Travel the World: England: Montmorency

Updale, Eleanor. 2003/2004. Montmorency: Thief, Liar, Gentleman?

Originally published in Great Britain in 2003. Montmorency: Thief, Liar, Gentleman is the first in a series. (Montmorency having lots of adventures you see.) Set in Victorian England, it focuses on a thief and con man. We first meet our narrator in prison. We learn that he's been named "Montmorency" by the doctor that saved his life (and made a guinea pig out of him as well), Dr. Farcett. But he goes by another name as well: Prisoner 493.

493 is not well liked by his fellow prisoners. As the subject of study (and experimentation) of Dr. Farcett, he gets to go in and out of prison on a regular basis. True, his times out of prison he is the exhibit, an object on display, of Farcett and his lectures. But the other prisoners think he gets special treatment.

Ever calculating, 493 is already planning for his life out of prison. And he is absorbing everything around him.

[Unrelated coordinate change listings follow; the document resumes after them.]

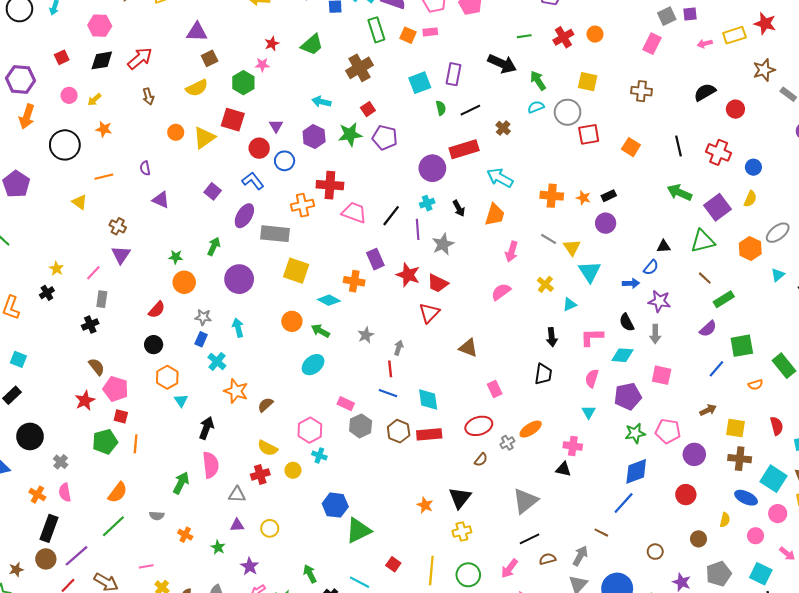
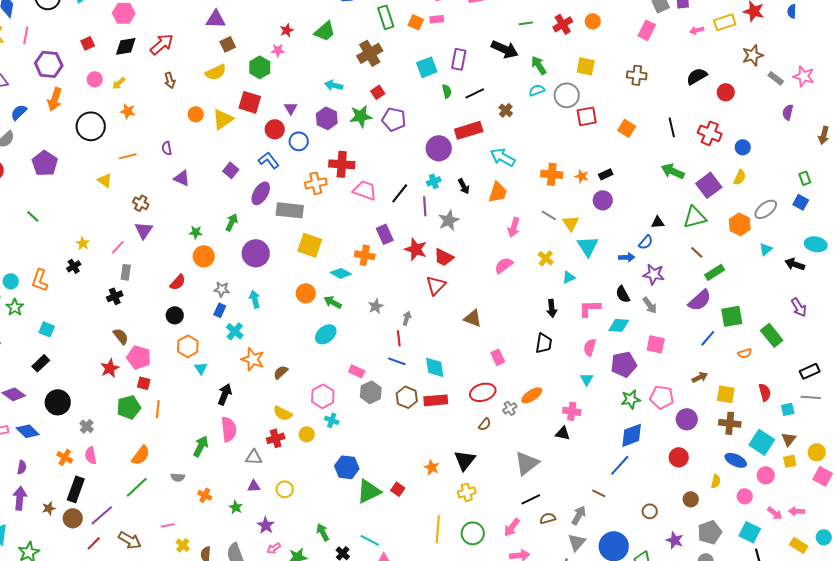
purple semicircle: (708, 329) -> (700, 300), size x1.4
gray arrow: (655, 334) -> (650, 305), turned -36
red square: (393, 564) -> (398, 489), moved
brown star: (16, 570) -> (49, 508), moved

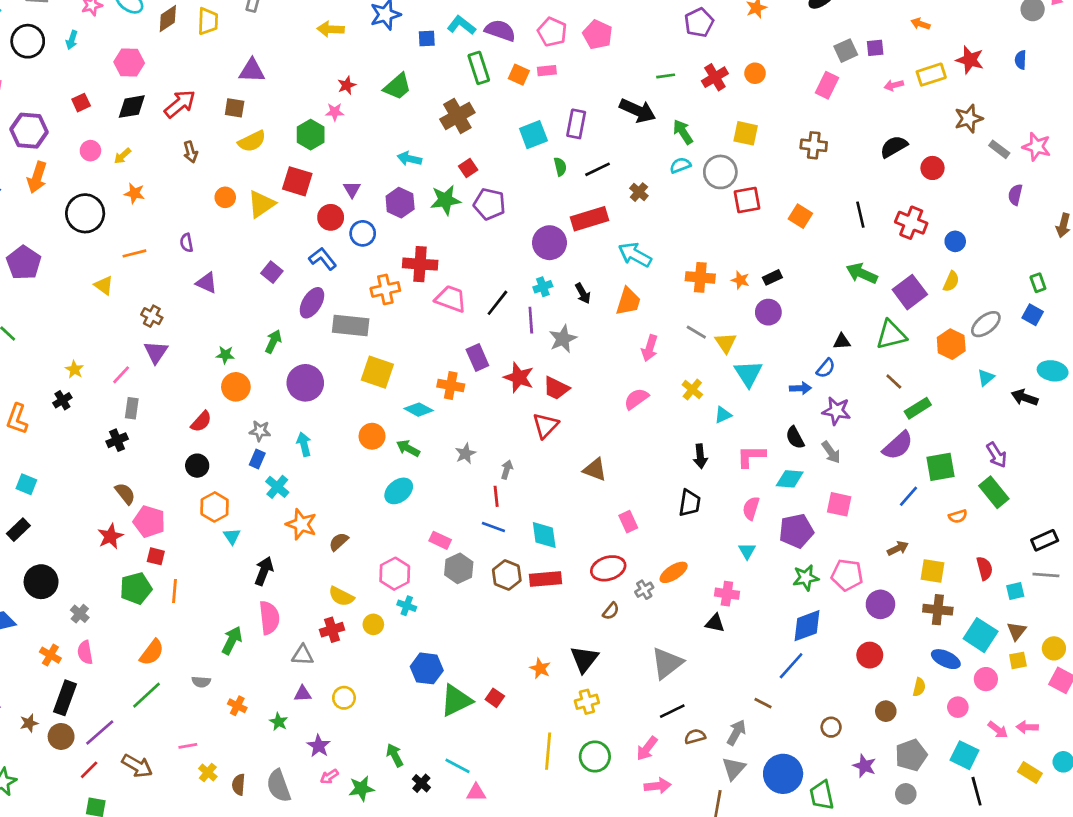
brown square: (228, 44) -> (235, 108), moved, turned 35
purple arrow: (799, 307) -> (997, 455), moved

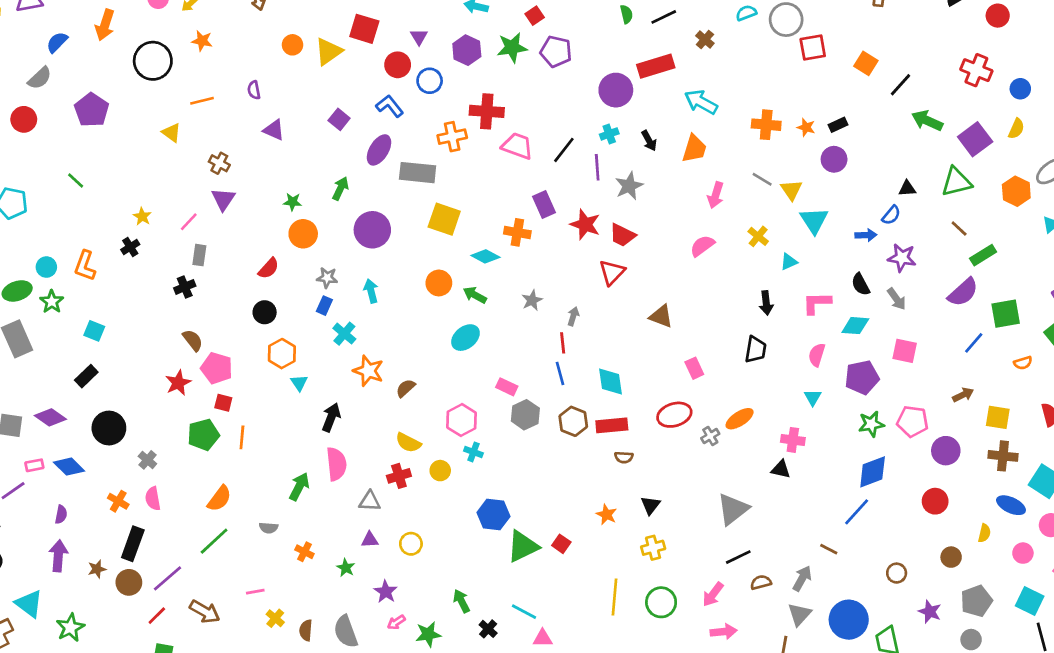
black line: (860, 215) -> (901, 85), moved, turned 55
blue line: (493, 527) -> (560, 373), turned 55
brown semicircle: (611, 611) -> (624, 457), moved, turned 54
black triangle: (584, 659) -> (650, 505), size x0.7

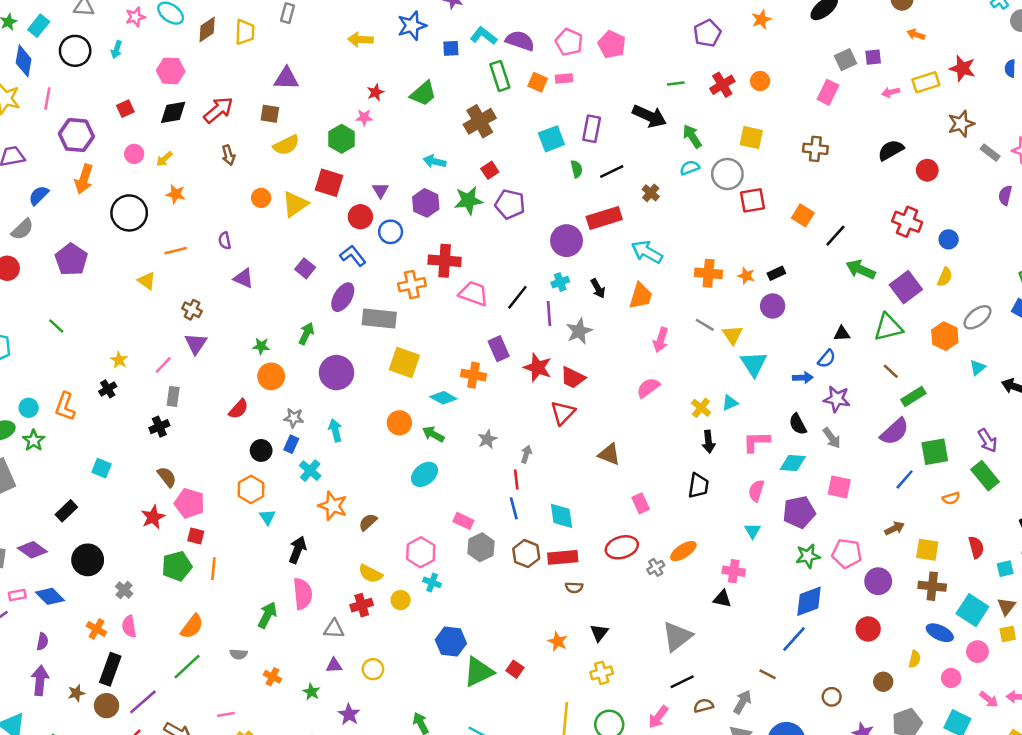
yellow cross: (758, 236) -> (701, 408), moved
black circle: (265, 312) -> (261, 450), moved
cyan square: (94, 331) -> (101, 468), moved

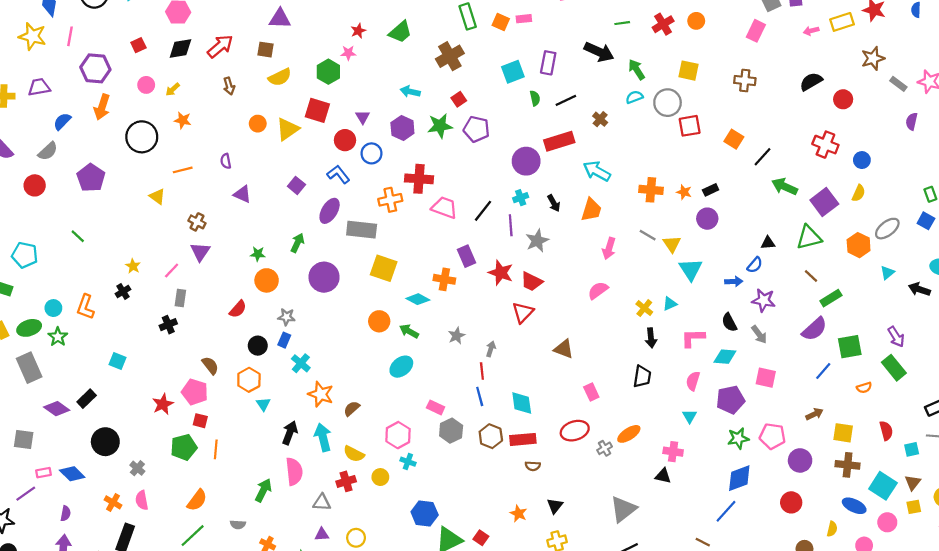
cyan arrow: (335, 430) -> (323, 437), moved, size x1.4
brown semicircle: (167, 477) -> (210, 365), moved
purple diamond: (32, 550) -> (57, 409), moved

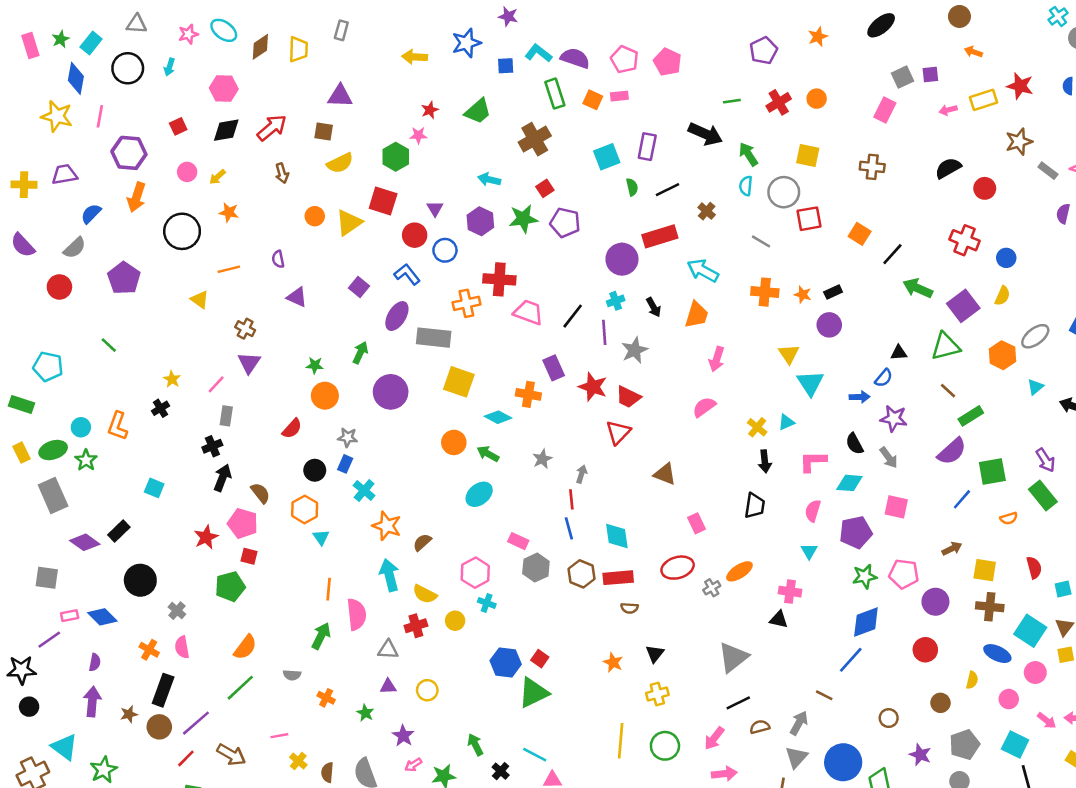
cyan semicircle: (634, 97) -> (746, 186), turned -63
gray line: (648, 235) -> (761, 241), moved
black arrow: (290, 433) -> (222, 478), moved
orange line: (216, 449) -> (329, 589), moved
red square: (481, 538) -> (540, 659), moved

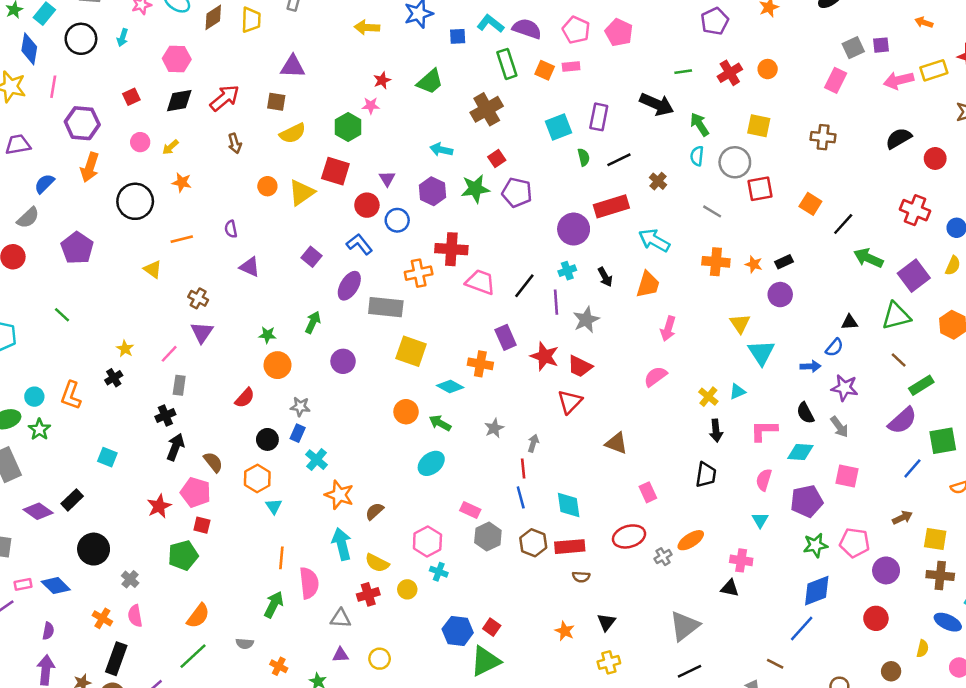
pink arrow: (948, 110) -> (899, 80), size x1.6
purple circle: (391, 392) -> (343, 361), size x0.7

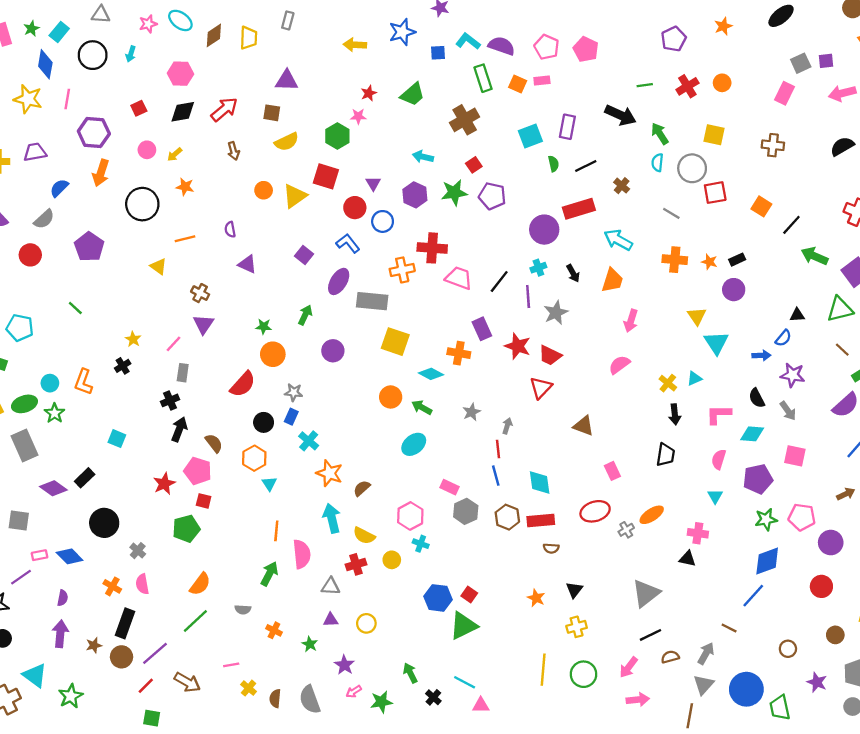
red semicircle: (245, 398) -> (243, 384), size x1.4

Absorbing all the information he hears at these lectures. Planning out his next big scheme.

His big plan? After hearing a lecture on the sewer system, he decides that he can use these underground passages as a way to get around during his burglaries. He can sneak into rich neighborhoods, hit his mark, and vanish underground. The scheme is complex--more complex than his previous crimes. So it takes a bit of planning. He soon realizes, he needs to be two people. To play two people. A Mr. Montmorency who is a rich, gentleman. A man who has the look and appearance of a gentleman. A man no one would mistake as a common thief. And Scarper, a lower-class man who can play the role of thief. Not that onlookers would take him as a thief. But he needs to be dirty and grungy and "common" enough that no one cares who he is and what he does. (It is a bit more complicated than that. But he has different "personas" he puts on to act out this scheme.)

Of course, he can plan all he likes when he's in's a different story to carry it out once he's been released. But Montmorency thinks he can do it.

My thoughts...I know this one is generally well liked (often loved) and it is typically highly recommended. But for me personally, I just didn't like it all that much. So while I think it has a certain amount of appeal to certain readers, I'm not sure I'll be following the series in the future.

© Becky Laney of Becky's Book Reviews

1 comment:

Jill said...

I read this one last year. And, like you, I can see the appeal, but I haven't felt compelled to pick up any others in the series.